### [DATASET CONTENT]
§
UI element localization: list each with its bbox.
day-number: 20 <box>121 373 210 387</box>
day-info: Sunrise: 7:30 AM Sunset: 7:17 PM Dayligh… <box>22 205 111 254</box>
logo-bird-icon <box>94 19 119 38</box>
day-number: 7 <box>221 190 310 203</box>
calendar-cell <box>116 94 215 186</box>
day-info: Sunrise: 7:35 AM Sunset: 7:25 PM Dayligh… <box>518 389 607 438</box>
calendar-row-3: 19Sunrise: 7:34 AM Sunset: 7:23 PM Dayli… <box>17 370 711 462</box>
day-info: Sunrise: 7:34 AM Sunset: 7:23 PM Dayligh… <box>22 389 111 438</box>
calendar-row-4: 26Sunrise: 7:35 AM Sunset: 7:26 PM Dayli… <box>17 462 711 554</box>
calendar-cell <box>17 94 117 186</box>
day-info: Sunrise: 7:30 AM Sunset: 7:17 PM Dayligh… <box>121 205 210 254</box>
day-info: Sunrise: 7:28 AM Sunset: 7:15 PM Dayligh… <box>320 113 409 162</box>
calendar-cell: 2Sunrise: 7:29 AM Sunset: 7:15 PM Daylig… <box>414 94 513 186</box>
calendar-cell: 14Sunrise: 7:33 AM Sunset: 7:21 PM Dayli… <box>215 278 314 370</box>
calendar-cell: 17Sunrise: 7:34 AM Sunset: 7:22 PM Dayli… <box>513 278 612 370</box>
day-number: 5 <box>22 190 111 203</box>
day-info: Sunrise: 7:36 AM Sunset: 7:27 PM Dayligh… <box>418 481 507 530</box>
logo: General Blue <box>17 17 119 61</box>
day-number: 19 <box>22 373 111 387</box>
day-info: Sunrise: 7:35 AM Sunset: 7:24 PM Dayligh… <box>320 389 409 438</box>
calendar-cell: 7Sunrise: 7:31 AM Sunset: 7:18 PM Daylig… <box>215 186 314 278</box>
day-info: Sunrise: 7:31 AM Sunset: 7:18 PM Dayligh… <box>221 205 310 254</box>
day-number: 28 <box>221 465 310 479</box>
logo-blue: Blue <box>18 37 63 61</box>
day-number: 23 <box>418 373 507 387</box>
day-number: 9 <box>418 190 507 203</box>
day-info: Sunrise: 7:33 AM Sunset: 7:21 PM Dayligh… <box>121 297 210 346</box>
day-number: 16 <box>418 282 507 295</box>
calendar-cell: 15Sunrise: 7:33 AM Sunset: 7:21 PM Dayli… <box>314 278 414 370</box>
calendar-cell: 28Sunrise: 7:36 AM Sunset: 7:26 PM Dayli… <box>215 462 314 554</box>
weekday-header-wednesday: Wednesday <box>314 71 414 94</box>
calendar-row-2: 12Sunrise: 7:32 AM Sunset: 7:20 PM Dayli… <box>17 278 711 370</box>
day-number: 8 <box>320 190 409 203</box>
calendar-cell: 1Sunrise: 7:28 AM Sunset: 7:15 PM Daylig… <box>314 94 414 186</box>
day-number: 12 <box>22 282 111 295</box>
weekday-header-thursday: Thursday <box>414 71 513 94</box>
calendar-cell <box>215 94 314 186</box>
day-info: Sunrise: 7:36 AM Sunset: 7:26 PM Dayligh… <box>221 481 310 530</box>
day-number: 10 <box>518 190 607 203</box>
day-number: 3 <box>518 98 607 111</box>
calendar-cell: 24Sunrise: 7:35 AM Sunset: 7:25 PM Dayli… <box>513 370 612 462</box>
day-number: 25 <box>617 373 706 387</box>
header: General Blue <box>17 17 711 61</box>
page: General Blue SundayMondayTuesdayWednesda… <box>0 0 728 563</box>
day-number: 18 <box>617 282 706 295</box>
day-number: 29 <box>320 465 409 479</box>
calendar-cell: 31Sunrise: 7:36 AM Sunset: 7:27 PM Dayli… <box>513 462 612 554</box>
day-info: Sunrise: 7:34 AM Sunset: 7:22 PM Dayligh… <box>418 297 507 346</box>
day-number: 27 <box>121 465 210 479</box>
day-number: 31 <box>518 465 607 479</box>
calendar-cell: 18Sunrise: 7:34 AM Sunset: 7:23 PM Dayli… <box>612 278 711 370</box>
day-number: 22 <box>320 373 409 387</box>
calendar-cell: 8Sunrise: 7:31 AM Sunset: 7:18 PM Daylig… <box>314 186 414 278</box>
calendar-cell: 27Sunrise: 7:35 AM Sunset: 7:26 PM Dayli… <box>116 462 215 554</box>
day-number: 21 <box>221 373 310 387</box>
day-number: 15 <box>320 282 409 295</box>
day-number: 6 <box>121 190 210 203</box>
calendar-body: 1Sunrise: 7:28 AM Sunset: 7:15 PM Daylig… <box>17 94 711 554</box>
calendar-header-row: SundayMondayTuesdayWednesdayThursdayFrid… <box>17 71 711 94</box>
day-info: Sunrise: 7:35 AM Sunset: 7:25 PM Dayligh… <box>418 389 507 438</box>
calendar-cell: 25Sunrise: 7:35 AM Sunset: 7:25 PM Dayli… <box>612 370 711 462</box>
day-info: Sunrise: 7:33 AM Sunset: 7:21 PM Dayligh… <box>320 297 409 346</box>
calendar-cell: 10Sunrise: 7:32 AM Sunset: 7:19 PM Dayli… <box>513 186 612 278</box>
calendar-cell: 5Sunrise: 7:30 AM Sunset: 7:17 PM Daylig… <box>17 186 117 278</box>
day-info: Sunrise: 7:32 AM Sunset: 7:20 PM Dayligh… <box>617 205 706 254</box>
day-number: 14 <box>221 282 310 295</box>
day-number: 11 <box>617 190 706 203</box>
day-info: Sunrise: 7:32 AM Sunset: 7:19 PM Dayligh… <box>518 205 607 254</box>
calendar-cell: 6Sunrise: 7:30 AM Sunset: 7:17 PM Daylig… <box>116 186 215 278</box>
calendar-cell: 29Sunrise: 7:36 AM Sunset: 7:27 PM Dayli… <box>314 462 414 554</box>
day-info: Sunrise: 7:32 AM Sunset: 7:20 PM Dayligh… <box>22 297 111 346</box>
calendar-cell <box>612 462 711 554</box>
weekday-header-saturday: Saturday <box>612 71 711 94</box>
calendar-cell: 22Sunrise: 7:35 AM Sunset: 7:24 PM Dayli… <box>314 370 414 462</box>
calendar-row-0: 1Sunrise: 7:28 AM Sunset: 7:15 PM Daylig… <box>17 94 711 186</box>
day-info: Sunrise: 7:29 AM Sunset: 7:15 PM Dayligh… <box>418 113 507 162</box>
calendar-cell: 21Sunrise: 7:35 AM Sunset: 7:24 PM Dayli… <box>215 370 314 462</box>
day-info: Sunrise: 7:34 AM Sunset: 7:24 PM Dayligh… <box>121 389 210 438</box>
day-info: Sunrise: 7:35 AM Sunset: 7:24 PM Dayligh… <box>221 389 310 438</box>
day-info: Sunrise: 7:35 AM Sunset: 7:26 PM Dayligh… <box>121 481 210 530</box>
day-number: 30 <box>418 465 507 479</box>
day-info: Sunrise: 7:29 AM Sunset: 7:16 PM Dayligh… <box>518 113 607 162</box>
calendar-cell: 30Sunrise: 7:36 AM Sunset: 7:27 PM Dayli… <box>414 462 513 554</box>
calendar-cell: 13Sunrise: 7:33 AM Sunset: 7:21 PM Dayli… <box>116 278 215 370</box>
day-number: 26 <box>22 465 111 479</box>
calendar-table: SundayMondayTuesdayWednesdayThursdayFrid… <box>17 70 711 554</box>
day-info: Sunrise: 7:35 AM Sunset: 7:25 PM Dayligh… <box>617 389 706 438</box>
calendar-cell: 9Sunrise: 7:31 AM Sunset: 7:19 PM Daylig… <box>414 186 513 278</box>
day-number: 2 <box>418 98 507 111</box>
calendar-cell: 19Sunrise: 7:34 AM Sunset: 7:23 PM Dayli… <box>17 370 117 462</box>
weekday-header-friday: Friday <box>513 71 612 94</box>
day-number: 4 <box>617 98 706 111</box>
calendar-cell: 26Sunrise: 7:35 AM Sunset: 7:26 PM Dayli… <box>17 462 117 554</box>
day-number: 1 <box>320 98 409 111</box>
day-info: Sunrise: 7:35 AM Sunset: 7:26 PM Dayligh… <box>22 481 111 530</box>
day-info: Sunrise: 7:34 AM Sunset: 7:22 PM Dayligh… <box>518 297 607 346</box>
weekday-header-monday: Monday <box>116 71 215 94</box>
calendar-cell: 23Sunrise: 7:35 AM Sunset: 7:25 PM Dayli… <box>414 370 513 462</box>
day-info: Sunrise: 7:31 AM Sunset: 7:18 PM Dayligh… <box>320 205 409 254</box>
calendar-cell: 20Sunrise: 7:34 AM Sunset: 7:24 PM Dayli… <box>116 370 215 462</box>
§
### [INSTRUCTIONS TO FOLLOW]
Only the lines with the string "General" are wanted; pick them out of the records above and copy them.

### [RESULT OF THIS EXERCISE]
logo: General Blue <box>17 17 119 61</box>
header: General Blue <box>17 17 711 61</box>
page: General Blue SundayMondayTuesdayWednesda… <box>0 0 728 563</box>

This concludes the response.